Paper No. 14
Presentation Time: 9:00 AM-6:00 PM
ELUTION AND TRANSPORT OF CONTAMINANTS FROM METAL-RICH ARTIFICIAL SNOW IN COLORADO
A study of the fate and transport of metals in artificial snow was conducted at the Keystone Resort in Colorado to examine potential effects on soils, shallow groundwater, and streams receiving snowmelt drainage. Keystone uses snowmaking water from the Snake River, which receives metal inputs from upstream abandoned mines. Natural and artificial snow (at different depths), snowmelt water (before contacting soils), surface runoff from ski slopes, surface soils, shallow groundwater, and streams were sampled before, during, and after spring snowmelt and analyzed for major cations/anions, metals (Al, Cd, Cu, Fe, Pb, Mn, Zn), DOC, pH, and specific conductance. Snake River concentrations during snowmaking averaged ~350 (Zn) and 230 (Mn) μg/L, and these metals and Cu were elevated in artificial snow.

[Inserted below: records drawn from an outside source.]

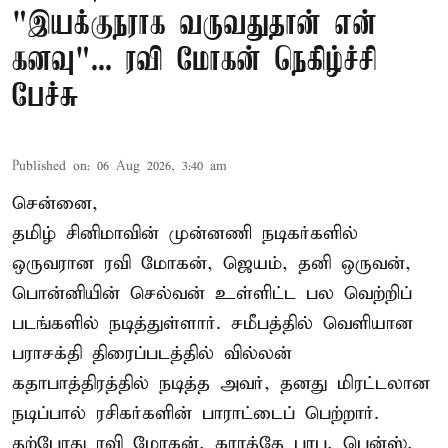
"இயக்குநராக வருவதுதான் என்
கனவு"... ரவி மோகன் நெகிழ்ச்சி
பேச்சு
Published on
:
06 Aug 2026, 3:40 am
சென்னை,
தமிழ் சினிமாவின் முன்னணி நடிகர்களில்
ஒருவரான ரவி மோகன், ஜெயம், தனி ஒருவன்,
பொன்னியின் செல்வன் உள்ளிட்ட பல வெற்றிப்
படங்களில் நடித்துள்ளார். சமீபத்தில் வெளியான
பராசக்தி திரைப்படத்தில் வில்லன்
கதாபாத்திரத்தில் நடித்த அவர், தனது மிரட்டலான
நடிப்பால் ரசிகர்களின் பாராட்டைப் பெற்றார்.
தற்போது ரவி மோகன், கராத்தே பாபு, பென்ஸ்,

Snowmelt lysimeter samples showed that Zn, Mn, SO4 and other ions eluted from snow early in the snowmelt cycle; 44-61% of Zn eluted with the first 30% of meltwater at values ~8 times higher than those in the snowpack. Slowest early melt rates produced the highest concentrations, and the ionic pulse from artificial snow was delayed relative to natural snow. Surface runoff concentrations were lower than direct snowmelt values but also peaked early in the snowmelt. Streams with the highest snowmaking coverage (Camp and Mozart drainages) had Zn and Mn values that met stream standards for aquatic life but were substantially higher than those at reference sites, and concentrations peaked during the rising limb of the snowmelt hydrograph. Soils from slopes and wetlands exposed to artificial snow contained higher Zn and Mn concentrations than reference soils, but spring and wetland soil water in snowmaking drainages did not have higher concentrations than reference shallow groundwater samples. The findings demonstrate that metals eluting from artificial snow can be tracked through many environmental compartments, that metals elution peaked when streamflows were relatively low (rising limb of snowmelt hydrograph), similar to trends at many metal mines, and that concentrations in streams have increased but not exceeded aquatic life protection values. Changes in climatic patterns, upstream water diversions, and the amount of snowmaking could potentially change the results, especially under early snowmelt conditions.